Face à ces obstacles, l'administration a indiqué préparer une évaluation de l'AUU, en lien avec la CNAF, afin de mesurer son impact réel sur les victimes afin d'identifier les axes d'amélioration et de lever les obstacles pour rendre cette aide encore plus efficace. Surtout, il importe que l'aide universelle d'urgence ne demeure pas une solution isolée mais s'intègre dans un continuum de solutions en faveur de la mise à l'abri et d'une nouvelle donne pour les femmes qui se séparent de leur conjoint violent.
2. Le « pack nouveau départ » : un dispositif d'ensemble qui tarde à se mettre en place
Le Pack nouveau départ (PND) est une des mesures essentielles de l'axe « lutte contre les violences faites aux femmes » du plan interministériel pour l'égalité entre les femmes et les hommes « Toutes et tous égaux » 2023-2027. Pourtant, ce dispositif n'est à ce stade mis en oeuvre que dans cinq départements.
En complément de l'aide universelle d'urgence, le PND vise à prévenir les situations, trop récurrentes, dans lesquelles les personnes victimes de violences conjugales font des allers/retours - 7 en moyenne selon les associations spécialisées - avant de quitter définitivement leur conjoint violent.
Le PND a pour objectif de lever les freins au départ des victimes et de sécuriser leur parcours de sortie de ces violences.

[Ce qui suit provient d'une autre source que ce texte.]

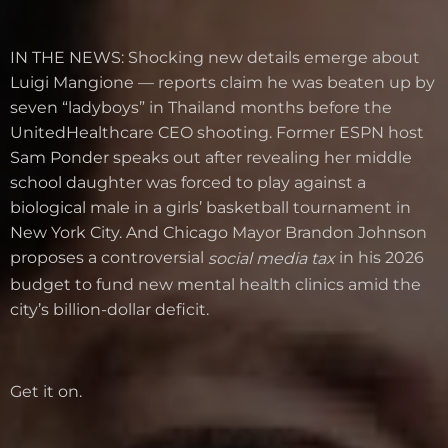
IN THE NEWS: Shocking new details emerge about
Luigi Mangione — reports claim he was beaten up by
seven “ladyboys” in Thailand months before the
UnitedHealthcare CEO shooting. Former ESPN host
Sam Ponder speaks out after revealing her middle
school daughter was forced to play against a
biological male in a girls’ basketball tournament in
New York City. And Chicago Mayor Brandon Johnson
proposes a controversial
in his 2026
social media tax
budget to fund new mental health clinics amid the
city’s billion-dollar deficit.
Get it on.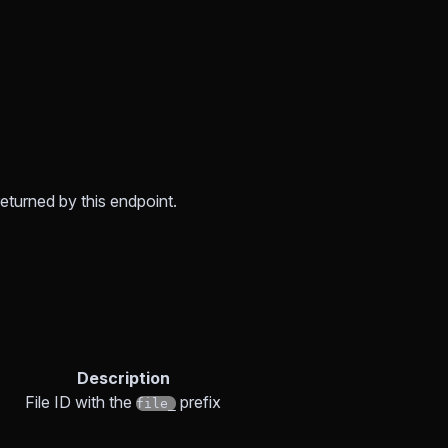
returned by this endpoint.
Description
File ID with the
prefix
file_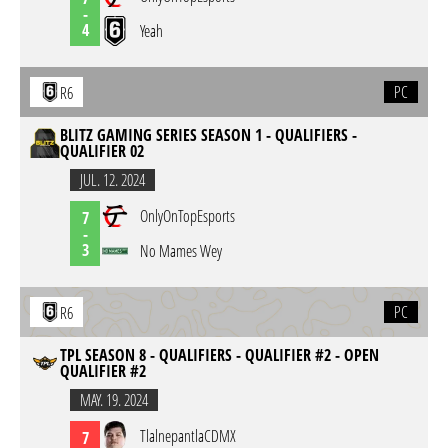
-
4
Yeah
PC
R6
BLITZ GAMING SERIES SEASON 1 - QUALIFIERS -
QUALIFIER 02
JUL. 12. 2024
OnlyOnTopEsports
7
-
3
No Mames Wey
PC
R6
TPL SEASON 8 - QUALIFIERS - QUALIFIER #2 - OPEN
QUALIFIER #2
MAY. 19. 2024
TlalnepantlaCDMX
7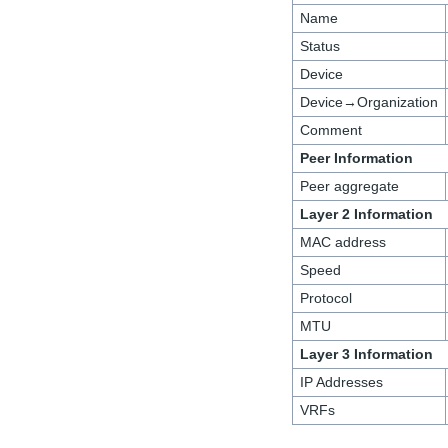
Name
Status
Device
Device→Organization
Comment
Peer Information
Peer aggregate
Layer 2 Information
MAC address
Speed
Protocol
MTU
Layer 3 Information
IP Addresses
VRFs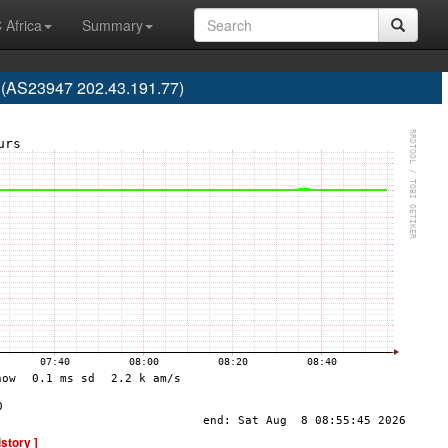
 Africa
Summary
a (AS23947 202.43.191.77)
istory ]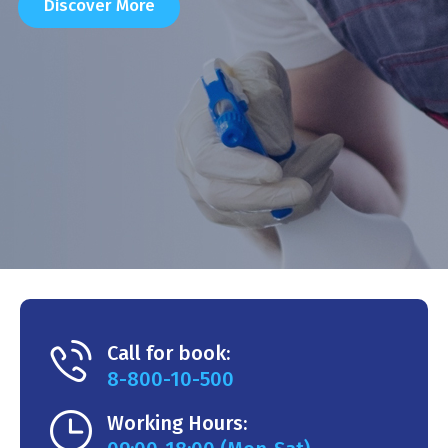
Discover More
Call for book:
8-800-10-500
Working Hours: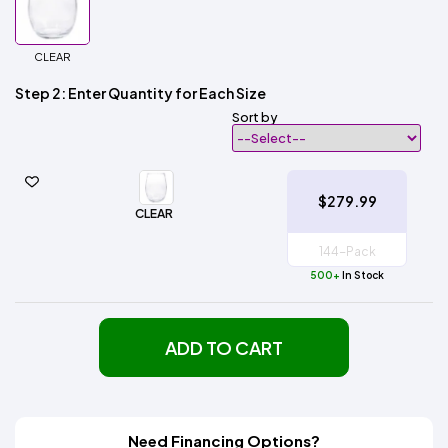
CLEAR
Step 2: Enter Quantity for Each Size
Sort by
$279.99
CLEAR
500+
In Stock
ADD TO CART
Need Financing Options?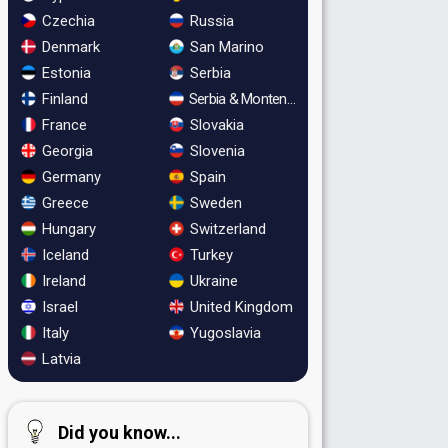
Czechia
Russia
Denmark
San Marino
Estonia
Serbia
Finland
Serbia & Montenegro
France
Slovakia
Georgia
Slovenia
Germany
Spain
Greece
Sweden
Hungary
Switzerland
Iceland
Turkey
Ireland
Ukraine
Israel
United Kingdom
Italy
Yugoslavia
Latvia
Did you know...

Pour ce faire, le PND concerne toute personne déclarant des violences et souhaitant quitter son conjoint. Au niveau départemental, il s'appuie sur l'organisation, d'un « parcours » mobilisant tous les acteurs en relation avec les victimes, coordonné par une institution désignée (CAF ou Conseil départemental) et via une animation territoriale renforcée.
En d'autres termes, il conjugue guichet unique et accompagnement intégré des victimes de violence. Selon le « kit de communication » du PND98(*), l'accès au dispositif est proposé par des professionnels de proximité (médecin, policiers, associations). En cas d'accord du bénéficiaire, un référent coordinateur prend contact dans les cinq jours afin d'organiser la prise en charge : celle-ci a vocation à s'inscrire dans la durée, grâce à la mobilisation de différents professionnels (CAF, CPAM, France Travail, bureau d'aide aux victimes, Action logement, associations, etc.) et à une ouverture accélérée des droits sociaux (accès au logement, soutien psychologique, garde d'enfant, etc.)

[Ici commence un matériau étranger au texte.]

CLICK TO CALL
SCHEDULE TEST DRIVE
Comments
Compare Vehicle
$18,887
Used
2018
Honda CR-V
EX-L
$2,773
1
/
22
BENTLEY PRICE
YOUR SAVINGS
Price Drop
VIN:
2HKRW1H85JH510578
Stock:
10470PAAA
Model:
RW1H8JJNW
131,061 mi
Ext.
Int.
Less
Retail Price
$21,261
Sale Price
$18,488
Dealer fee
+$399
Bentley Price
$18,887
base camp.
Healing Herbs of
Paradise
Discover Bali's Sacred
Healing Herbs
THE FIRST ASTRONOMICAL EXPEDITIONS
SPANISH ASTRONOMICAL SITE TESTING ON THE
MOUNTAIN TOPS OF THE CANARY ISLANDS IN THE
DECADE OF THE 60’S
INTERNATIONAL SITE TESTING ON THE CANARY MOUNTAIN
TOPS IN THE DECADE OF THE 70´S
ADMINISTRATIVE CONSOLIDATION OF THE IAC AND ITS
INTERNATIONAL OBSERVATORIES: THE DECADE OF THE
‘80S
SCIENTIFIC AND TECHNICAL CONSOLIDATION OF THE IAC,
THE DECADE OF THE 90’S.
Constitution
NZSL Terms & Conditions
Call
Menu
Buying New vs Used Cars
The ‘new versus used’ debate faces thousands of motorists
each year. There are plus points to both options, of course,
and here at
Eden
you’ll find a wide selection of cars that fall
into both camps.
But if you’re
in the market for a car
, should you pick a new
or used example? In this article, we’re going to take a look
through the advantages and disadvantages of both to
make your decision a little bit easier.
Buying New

Le PND est donc un projet ambitieux, mais « dont les modalités sont complexes à mettre en oeuvre (...) c'est pourquoi il s'inscrit dans un cadre expérimental et se déploie progressivement dans cinq départements »99(*) selon l'administration. N'étant pas pleinement opérationnel, le PND n'a pas donné lieu à une enveloppe dédiée en 2023, année de cadrage général et de conception. En 2024, une enveloppe de 60 000 euros par département lui est dédiée.
Le PND est toutefois intégré aux objectifs du plan « Toutes et tous égaux » depuis 2023. Il importe donc d'accélérer son déploiement et de l'étendre à d'autres départements, sans quoi la principale solution du plan gouvernemental restera l'AUU - une initiative sénatoriale.
Recommandation : Mener une évaluation de l'impact réel de l'aide universelle d'urgence sur les victimes afin d'identifier les axes d'amélioration du dispositif et accélérer le déploiement du pack nouveau départ en l'étendant à de nouveaux départements volontaires
* 94 Loi n° 2023-140 du 28 février 2023 créant une aide universelle d'urgence pour les victimes de violences conjugales.
* 95 Décret n° 2023-1088 du 24 novembre 2023 relatif à l'aide universelle d'urgence pour les personnes victimes de violences conjugales.
* 96 Sur la base du nombre de dépôts de plainte pour violences conjugales, des ordonnances de protection, des signalements au parquet pour violences conjugales.
* 97 Amendement n° II-687 rect. de Mme Dominique Vérien, modifié par des sous-amendements de la commission et du Gouvernement.
* 98 Kit de communication Pack nouveau départ. Accessible en ligne.
* 99 Le Val d'Oise, le Lot-et-Garonne, la Réunion, la Côte d'Or et les Bouches du Rhône.